L’ordinanza, che ha rilevato la sussistenza di detto provvedimento di revoca e l’estraneità della sentenza, cui il medesimo era riferito, dal provvedimento del 25 ottobre 2010 di applicazione della disciplina della disciplina del reato continuato, ha coerentemente affermato che, contrariamente alla deduzione difensiva, il Pubblico Ministero poteva, senza dover ricorrere a incidente di esecuzione, dare atto della sussistenza dell’indicato provvedimento di revoca, già a suo tempo disposto.

A fronte di tali emergente logicamente ricostruite, le deduzioni dei ricorrente sono del tutto generiche, e pertanto inammissibili, sia perchè insistono sulla necessità dell’incidente di esecuzione per la revoca di un condono già ritualmente disposta in sede esecutiva, sfa perchè omettono di correlarsi, anche attraverso il richiamo a principi giurisprudenziali, alle ragioni argomentate della ordinanza impugnate, che ignorano.

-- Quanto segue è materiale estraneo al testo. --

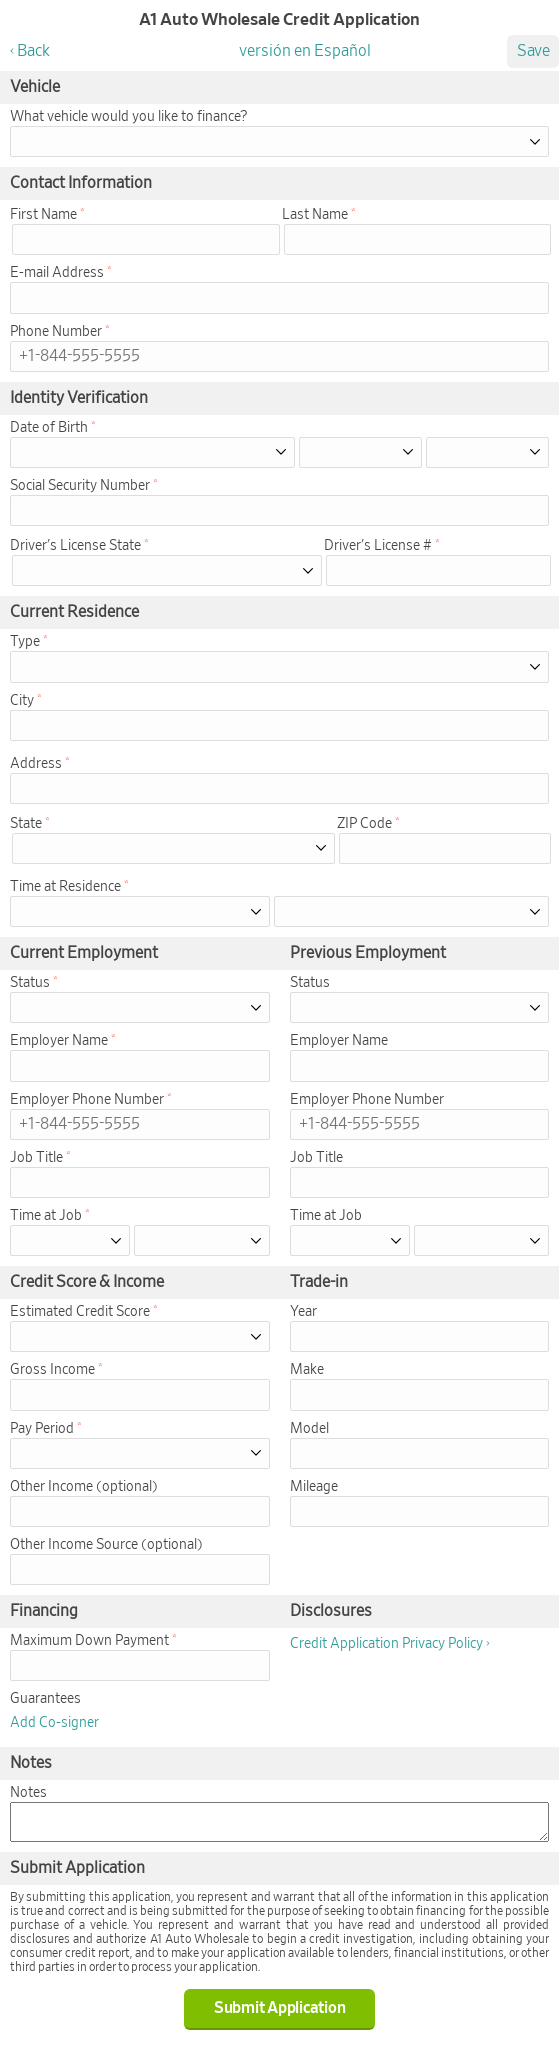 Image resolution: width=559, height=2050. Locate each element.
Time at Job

3. Del tutto infondato è il secondo motivo, che attiene al dedotto errore materiale incorso nel provvedimento del 25 ottobre 2010 che, nell’applicare la disciplina del reato continuato ricomprendendo anche i reati di cui alla sentenza del 30 gennaio 2007 della Corte d’appello di Caltanissetta, definitiva il 18 marzo 2006, ha applicato la stessa pena inflitta nel giudizio di cognizione pari ad anni uno e mesi nove di reclusione senza operare la dovuta riduzione per il rito abbreviato.

Il Giudice della esecuzione ha ragionevolmente rilevato con l’ordinanza impugnate, ricostruendo i dati fattuali a sua deposizione, che la sentenza del 30 gennaio 2007 è compresa nel provvedimento di applicazione della disciplina del reato continuato del 13 ottobre 2009 della Corte d’Appello di Caltanissetta, con il quale era state applicata a titolo di aumento per il reato di cui alla L. n. 356 del 1992, art. 12-quinqiues giudicato con la predetta sentenza, la pena di anno uno e mesi nove di reclusione senza precisare se si era tenuto conto della riduzione per il rito abbreviato, ed ha aggiunto che la pena indicata nel predetto provvedimento, non oggetto di impugnazione, è state assunta da esso stesso, quale Giudice della esecuzione, come pena base nel provvedimento di determinazione pena del 25 ottobre 2010.

Appare evidente, alla luce di detta articolate ricostruzione fattuale, che la censura non attiene a un calcolo errato ma investe presunte erronee modalità di computo della pena in successivi provvedimenti giudiziali, la sentenza prima e due ordinanze rese in sede esecutiva dopo, da far valere, ricorrendone le condizioni, con i mezzi di impugnazione agli stessi relativi, e non attraverso aspecifiche deduzioni, la cui stessa prospettazione come errore di calcolo e/o come fatto nuovo ne tradisce l’incerto e non chiarito fondamento.

4. Il ricorso deve essere, pertanto, dichiarato inammissibile.

Segue la condanna del ricorrente al pagamento delle spese processuali e, in mancanza di elementi atti a escludere la colpa nella determinazione della causa di inammissibilità, al versamento della somma, ritenute congrua, di Euro 1.000,00 alla Cassa delle ammende, al sensi dell’art. 616 c.p.p..

P.Q.M.

Dichiara inammissibile il ricorso e condanna il ricorrente al pagamento delle spese processuali e della somma di Euro 1.000,00 alla Cassa delle ammende.